Science Based Long Covid

Creatine supplements

Taking a daily creatine supplement, 4g of creatine monohydrate per day.

Only 12 people in the study, this is a major limitation. 6 taking creatine and 6 placebo, with the age of participants of the placebo group being significantly lower 23.3 ± 2.0 than the treatment group. 31.7 ± 9.4. But matched well in other areas.

With multiple measurements of subjective levels of fatigue, it is like they are fishing for significance, more on this later. However, I do like that they included an objective measure with time to exhaustion.

Objective measure are always going to be more reliable that subjective ones, as they are less susceptible to bias. However, this is only how they can withstand short term excursion. The best method would be to attach smart watch/fitbits to all participants and measure the activity levels over the courser of the study.

Levels of creatine did go up, which you might think is hardly surprising when they are taking it every day for six months, but a lot of supplements don’t make it into your system because they are broken down during digestion. However, we don’t know that increases level of creatine is a good thing and if this actually helps anything including long Covid.


The study claims that there are significant decreases in general fatigue after 3 months of use, with the fatigue score going down from 12.0 to 11.3. However, the data clearly shows that the fatigue level clearly goes back up after six months, going above the starting level to 12.7. The placebo group also had a similar increase over 6months. This suggest that creatine does nothing for general fatigue. Hence the study claiming a significant reduction in fatigue is false, even by their own data. The drop after 3months is just random and is not significant as claimed in the paper.

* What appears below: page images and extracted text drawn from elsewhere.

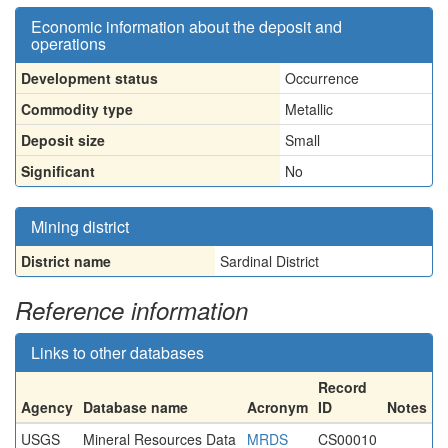
Economic information about the deposit and
operations
Development status
Occurrence
Commodity type
Metallic
Deposit size
Small
Significant
No
Mining district
District name
Sardinal District
Reference information
Links to other databases
Record
Agency
Database name
Acronym
ID
Notes
USGS
Mineral Resources Data
MRDS
CS00010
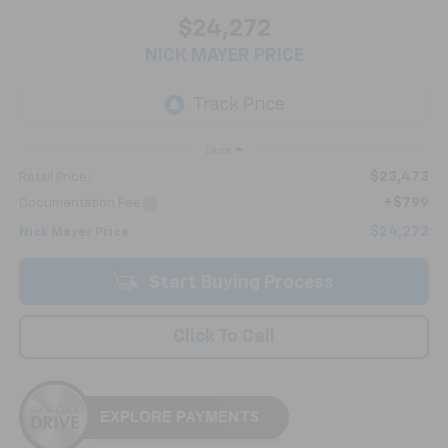
$24,272
NICK MAYER PRICE
Less
$23,473
Retail Price:
+$799
Documentation Fee
$24,272
Nick Mayer Price
Start Buying Process
Click To Call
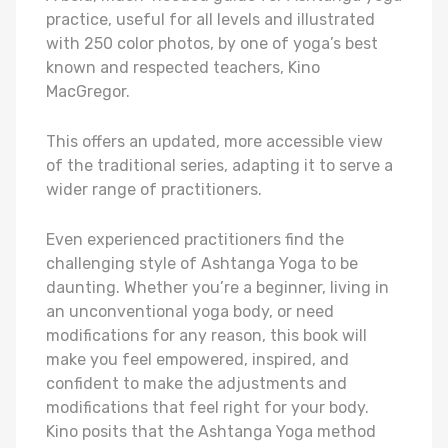
practice, useful for all levels and illustrated
with 250 color photos, by one of yoga’s best
known and respected teachers, Kino
MacGregor.
This offers an updated, more accessible view
of the traditional series, adapting it to serve a
wider range of practitioners.
Even experienced practitioners find the
challenging style of Ashtanga Yoga to be
daunting. Whether you’re a beginner, living in
an unconventional yoga body, or need
modifications for any reason, this book will
make you feel empowered, inspired, and
confident to make the adjustments and
modifications that feel right for your body.
Kino posits that the Ashtanga Yoga method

To reiterate, this shows a only a temporary (probably random) decrease in perceived general fatigue over three months. However after six months no improvement is shown, and patients taking creatine got worse, and the same as the placebo group.

Here is where the study went wrong. They went p-hacking. If you don’t know what p hacking means. Researchers look for a p value of less that 0.05. This means there is a less than 5% chance of that result happening randomly. Therefore roughly 95% of the time that change would be do to the intervention and not just a random change.

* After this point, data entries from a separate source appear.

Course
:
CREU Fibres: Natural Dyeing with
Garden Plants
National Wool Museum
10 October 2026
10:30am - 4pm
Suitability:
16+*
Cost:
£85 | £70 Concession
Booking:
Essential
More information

This is ok if you measure one thing, 0.01 would be much better. However, here there are 24 different measurements of fatigue variation and only two of them are significant. Now if you have a 5% chance of a significant result, that is 1 in 20. Now make 24 attempts and it isn’t surprising that two came out to be significant. The chance of two or more things randomly coming out to be significant here is 34%. So 1 in 3 chance that this is just random. Not Significant at all. The researchers could ajust their data for multiple comparisons, but then they wouldn’t get an apparent positive result and they probably wouldn’t get it published.

The objective data did hint at some improvement, however, not enough to be statistically significant. Again a symtom of the small study size.

Other criticism in Medical news today highlight that the premise of using creating to improve Long covid is also not sound.
“There is no evidence for creatine deficiency in post-viral fatigue states or fibromyalgia or long COVID,” cautioned Prof. Lloyd.

Another big red flag, the person in charge of the study, co-owns patent “Supplements Based on Liquid Creatine” so I believe this would partly account for the bias and missrepresentation of their own data, since they are fishing for a positive result.

So in conclusion this data does not show that creatine improves Long Covid symptoms. Any claim that this study shows a benefit is simply not true. Outcomes over 6months were the same, anything else is down to random variations in the condition over time. So for now this is not good evidence to try creatine supplements.